GIBSON v. THE STATE.

A10A2149.

Decided: February 23, 2011

Gabriel Gibson appeals from his convictions for possession of a firearm during the commission of a crime, possession of marijuana with the intent to distribute, trafficking in MDMA (“ecstacy”) 1 , and trafficking in cocaine.   In his sole enumeration of error, Gibson asserts that he is entitled to a new trial based upon ineffective assistance of counsel.   We disagree and affirm.

The record before us shows that the State charged Gibson, Roosevelt Vines, Carla Fabian, and Jordan Cohen with identical drug-related crimes based upon drugs found in a car occupied by all four defendants.   Fabian was driving the car, Vines was in the front passenger seat, Gibson was sitting in the right rear passenger seat, and Cohen was sitting in the passenger seat behind the driver.   When a police officer first talked to Fabian after pulling her over in a traffic stop, he smelled an “overwhelming odor of marijuana.”   The arresting officer testified that the marijuana smell was so powerful that he would find it hard to believe that anyone sitting in the car could not smell it.

When the officer searched the cargo area in the rear of the passenger compartment, he found a backpack containing 97 grams of crack cocaine, 29.1 grams of powder cocaine, 980 ecstacy pills, and 2.9 pounds of marijuana with a combined street value of $38,905.   The backpack also contained:  a fully-loaded 30-round .40 caliber Glock magazine;  a plastic bag containing 36 rounds of .40 caliber ammunition;  a Hi-Point 9mm semi-automatic pistol in the center console;  a .40 caliber Glock on the floorboard near where Gibson's feet had been before he exited the car;  a .40 caliber Taurus located under the center armrest of the back seat;  and a piece of paper on which Gibson had written the address of his girlfriend in Norcross, Georgia.

Cohen admitted to the police officers after his arrest that the .40 caliber Taurus belonged to him.   Gibson admitted during his trial testimony that he owned the Glock and the Hi-Point.
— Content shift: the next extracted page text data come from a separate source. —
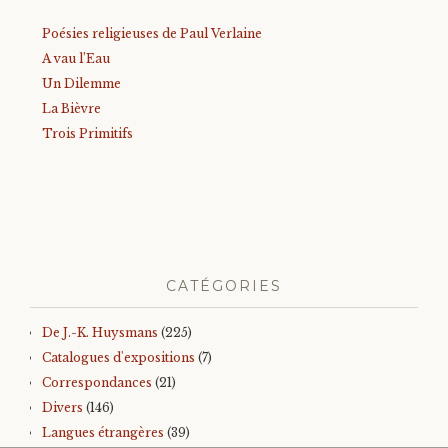
Poésies religieuses de Paul Verlaine
A vau l’Eau
Un Dilemme
La Bièvre
Trois Primitifs
CATÉGORIES
De J.-K. Huysmans
(225)
Catalogues d'expositions
(7)
Correspondances
(21)
Divers
(146)
Langues étrangères
(39)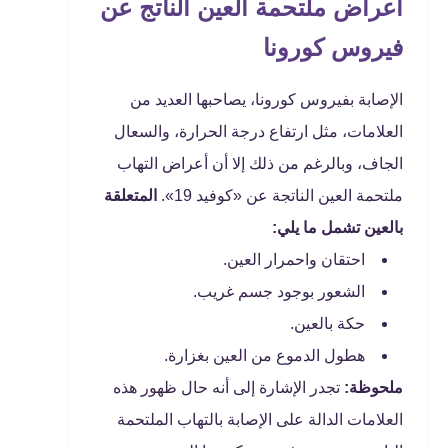
أعراض ملتحمة العين الناتج عن
فيروس كورونا
الإصابة بفيروس كورونا، يصاحبها العديد من
العلامات، مثل ارتفاع درجة الحرارة، والسعال
الجاف، وبالرغم من ذلك إلا أن أعراض التهاب
ملتحمة العين الناتجة عن «كوفيد 19».
المتعلقة
بالعين تشمل ما يلي:
​احتقان واحمرار العين.
الشعور بوجود جسم غريب.
حكة بالعين.
هطول الدموع من العين بغزارة.
ملحوظة:
تجدر الإشارة إلى أنه حال ظهور هذه
العلامات الدالة على الإصابة بالتهاب الملتحمة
Gibson testified that he first came to Georgia from New Orleans approximately six weeks before his arrest in order to flee Hurricane Katrina with his pregnant fiancé.   After arriving in Georgia, Gibson lived with James Whitty, Cohen, and Vines in Hinesville, Georgia;  his fiancé later left to live in Norcross, Georgia because she suspected drug transactions were taking place in the house based upon personal observations made while she lived in the home.   Gibson admitted that he did not have a job or a car while he was living in Hinesville.   He explained that he bought the Hi-Point 9 mm pistol in New Orleans for protection after Hurricane Ivan and that he took this gun with him from New Orleans to Georgia.   He testified that he bought the Glock after he arrived in Hinesville because he discovered the Hi-Point pistol was defective.
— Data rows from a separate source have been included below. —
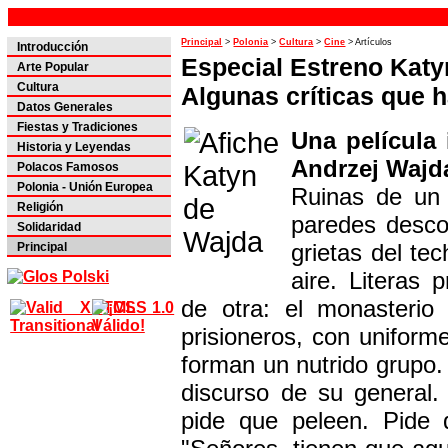
Principal
>
Polonia
>
Cultura
>
Cine
> Artículos
Introducción
Especial Estreno Katy
Arte Popular
Cultura
Algunas críticas que h
Datos Generales
Fiestas y Tradiciones
Una película 
Historia y Leyendas
Andrzej Wajd
Polacos Famosos
Polonia - Unión Europea
Ruinas de un 
Religión
paredes desco
Solidaridad
grietas del tec
Principal
aire. Literas
de otra: el monasterio
prisioneros, con uniform
forman un nutrido grupo. 
discurso de su general
pide que peleen. Pide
At the time of his arrest, he was driving back to Hinesville from a trip to Atlanta with Cohen, Vines, and Fabian.   Cohen planned the trip, and Gibson testified that he went to visit his fiancé and sister and also to go to a firing range.   He admitted that he did not see his fiancé or sister or go to the firing range on any of the three days he spent in Atlanta.

Gibson denied any knowledge of the drugs in the car and testified that he did not know how the piece of paper with his girlfriend's address got into the backpack containing the drugs.   He testified that he gave the piece of paper with his girlfriend's address on it to Cohen because he planned to leave Hinesville a week later and wanted Cohen to have a way to contact him.   He could not explain how the piece of paper made its way into the backpack with the drugs.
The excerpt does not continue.